Two competing designs are in the frame to replace the only existing Admiral Kuznetsov. Both proposals have nuclear propulsion

Only the U.S. Navy has so-called super-carriers, the extra-large nuclear-powered aircraft carriers which displace 100,000 tons. However, the Russian Navy may now be considering building one.

Russia’s only existing carrier is the 60,000-ton Admiral Kuznetsov. That’s large, but because of its significantly smaller displacement, it carries fewer jets than the American ships. Two competing designs, the ‘Shtorm’ and the ‘Lamantin,’ are in the frame to replace it. Both proposals have nuclear propulsion.

Aircraft carriers are a cornerstone of modern power projection. Admiral Kuznetsov has been deployed off Syria where her jets conducted airstrikes. But with only one carrier on the books it’s an intermittent capability for the Russian Navy. Currently, she has been in overhaul for several years. She is supposed to reemerge this year but has been plagued by industrial accidents while undergoing work.
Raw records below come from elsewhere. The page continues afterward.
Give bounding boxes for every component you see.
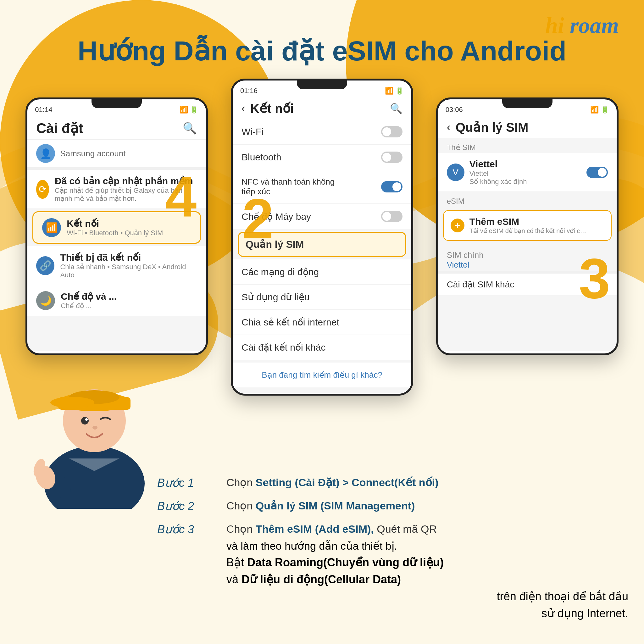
- buoc1-content: Chọn Setting (Cài Đặt) > Connect(Kết nối…: [226, 475, 628, 491]
- phone3-header: ‹ Quản lý SIM: [438, 115, 617, 138]
- step-number-4: 4: [165, 169, 197, 225]
- svg-point-8: [85, 418, 88, 421]
- buoc2-bold: Quản lý SIM (SIM Management): [256, 500, 415, 512]
- phone1-item-mode[interactable]: 🌙 Chế độ và ... Chế độ ...: [27, 285, 206, 316]
- phone1-connect-text: Kết nối Wi-Fi • Bluetooth • Quản lý SIM: [67, 218, 163, 237]
- phone3-esim-section-label: eSIM: [438, 192, 617, 207]
- buoc2-content: Chọn Quản lý SIM (SIM Management): [226, 498, 628, 514]
- phone2-data-usage[interactable]: Sử dụng dữ liệu: [233, 285, 411, 310]
- phone1-screen: Cài đặt 🔍 👤 Samsung account ⟳ Đã có bản …: [27, 115, 206, 351]
- phone3-add-esim-button[interactable]: + Thêm eSIM Tải về eSIM để bạn có thể kế…: [443, 210, 612, 241]
- step-number-3: 3: [579, 250, 610, 307]
- phone1-settings-header: Cài đặt 🔍: [27, 115, 206, 140]
- phone2-hotspot[interactable]: Chia sẻ kết nối internet: [233, 310, 411, 335]
- phone3-plus-icon: +: [451, 219, 464, 232]
- phone1-time: 01:14: [35, 106, 52, 114]
- phones-container: 01:14 📶 🔋 Cài đặt 🔍 👤 Samsung account ⟳ …: [19, 79, 625, 396]
- phone3-time: 03:06: [446, 106, 463, 114]
- phone2-wifi-toggle[interactable]: [381, 126, 403, 137]
- main-title: Hướng Dẫn cài đặt eSIM cho Android: [0, 35, 644, 67]
- phone3-sim-info: Viettel Viettel Số không xác định: [469, 159, 581, 186]
- buoc3-line6: sử dụng Internet.: [157, 605, 628, 622]
- phone1-mode-icon: 🌙: [36, 291, 55, 310]
- step-number-2: 2: [242, 191, 274, 247]
- phone-1-settings: 01:14 📶 🔋 Cài đặt 🔍 👤 Samsung account ⟳ …: [25, 97, 208, 355]
- phone1-search-icon[interactable]: 🔍: [182, 121, 197, 136]
- phone1-notch: [92, 99, 142, 108]
- phone3-sim-avatar: V: [447, 164, 464, 181]
- phone2-more-settings[interactable]: Cài đặt kết nối khác: [233, 335, 411, 360]
- phone2-footer[interactable]: Bạn đang tìm kiếm điều gì khác?: [233, 363, 411, 387]
- svg-point-7: [81, 417, 89, 425]
- phone-2-connections: 01:16 📶 🔋 ‹ Kết nối 🔍 Wi-Fi Bluetooth NF…: [231, 79, 413, 396]
- character-svg: [19, 352, 170, 509]
- phone2-search-icon[interactable]: 🔍: [390, 103, 403, 114]
- buoc3-line2: và làm theo hướng dẫn của thiết bị.: [157, 538, 397, 554]
- phone2-header: ‹ Kết nối 🔍: [233, 96, 411, 119]
- buoc3-line3: Bật Data Roaming(Chuyển vùng dữ liệu): [157, 554, 444, 571]
- phone1-connect-icon: 📶: [42, 218, 61, 237]
- phone3-sim-toggle[interactable]: [586, 167, 608, 178]
- phone2-mobile-networks[interactable]: Các mạng di động: [233, 259, 411, 285]
- phone1-devices-icon: 🔗: [36, 256, 54, 275]
- buoc3-bold1: Thêm eSIM (Add eSIM),: [256, 523, 374, 535]
- phone2-bluetooth-item[interactable]: Bluetooth: [233, 145, 411, 170]
- buoc2-row: Bước 2 Chọn Quản lý SIM (SIM Management): [157, 498, 628, 515]
- buoc3-line4: và Dữ liệu di động(Cellular Data): [157, 571, 401, 588]
- phone2-bluetooth-toggle[interactable]: [381, 152, 403, 163]
- buoc3-bold3: Data Roaming(Chuyển vùng dữ liệu): [247, 556, 444, 569]
- buoc3-row: Bước 3 Chọn Thêm eSIM (Add eSIM), Quét m…: [157, 521, 628, 622]
- logo-hi: hi: [545, 13, 564, 38]
- logo-roam: roam: [570, 13, 619, 38]
- phone2-back-arrow[interactable]: ‹: [241, 102, 245, 115]
- phone-3-sim: 03:06 📶 🔋 ‹ Quản lý SIM Thẻ SIM V Viette…: [436, 97, 619, 355]
- phone3-the-sim-section: Thẻ SIM: [438, 138, 617, 153]
- svg-point-6: [50, 397, 94, 408]
- phone1-avatar: 👤: [36, 144, 55, 163]
- phone1-screen-title: Cài đặt: [36, 120, 83, 136]
- phone1-devices-text: Thiết bị đã kết nối Chia sẻ nhanh • Sams…: [60, 252, 197, 279]
- phone1-mode-text: Chế độ và ... Chế độ ...: [61, 291, 117, 310]
- phone2-notch: [297, 81, 347, 89]
- phone2-icons: 📶 🔋: [385, 87, 404, 95]
- buoc3-label: Bước 3: [157, 521, 226, 538]
- phone1-update-icon: ⟳: [36, 180, 49, 199]
- phone3-back-arrow[interactable]: ‹: [447, 121, 451, 134]
- svg-point-9: [92, 426, 97, 430]
- buoc2-label: Bước 2: [157, 498, 226, 515]
- phone3-screen: ‹ Quản lý SIM Thẻ SIM V Viettel Viettel …: [438, 115, 617, 351]
- phone2-airplane-toggle[interactable]: [381, 211, 403, 222]
- phone3-notch: [502, 99, 552, 108]
- phone2-wifi-item[interactable]: Wi-Fi: [233, 119, 411, 145]
- phone2-nfc-toggle[interactable]: [381, 181, 403, 192]
- buoc3-bold4: Dữ liệu di động(Cellular Data): [241, 573, 401, 586]
- phone2-time: 01:16: [240, 87, 258, 95]
- phone1-icons: 📶 🔋: [180, 106, 198, 114]
- buoc3-line5: trên điện thoại để bắt đầu: [157, 588, 628, 605]
- instructions-section: Bước 1 Chọn Setting (Cài Đặt) > Connect(…: [157, 475, 628, 628]
- phone3-icons: 📶 🔋: [590, 106, 609, 114]
- buoc1-label: Bước 1: [157, 475, 226, 491]
- phone1-item-devices[interactable]: 🔗 Thiết bị đã kết nối Chia sẻ nhanh • Sa…: [27, 246, 206, 285]
- phone3-esim-text: Thêm eSIM Tải về eSIM để bạn có thể kết …: [469, 216, 589, 235]
- buoc3-content-line1: Chọn Thêm eSIM (Add eSIM), Quét mã QR: [226, 521, 437, 537]
- phone3-viettel-sim[interactable]: V Viettel Viettel Số không xác định: [438, 153, 617, 192]
- character-illustration: [19, 352, 170, 509]
- buoc1-bold: Setting (Cài Đặt) > Connect(Kết nối): [256, 476, 438, 488]
- buoc1-row: Bước 1 Chọn Setting (Cài Đặt) > Connect(…: [157, 475, 628, 491]
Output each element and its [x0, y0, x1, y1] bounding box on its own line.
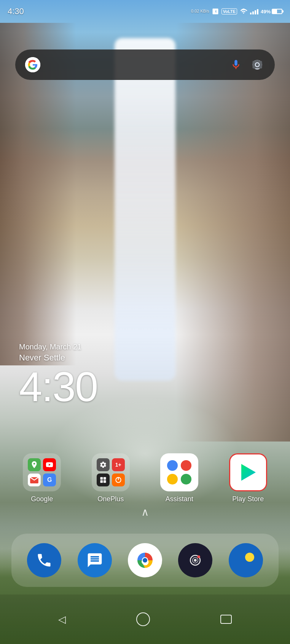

In October 2018 the large floating dock she was in, PD-50, sunk around her. She was able to remain floating but a large crane fell on her deck in the process, causing damage. And more recently in December last year there was a serious fire aboard. But as Russia’s only aircraft carrier she looks set to soldier on.

The timing of the next aircraft carrier is unclear — as yet nothing has been laid down. However, President Putin inspected a model of the Lamantin design when he visited Sevastopol in January.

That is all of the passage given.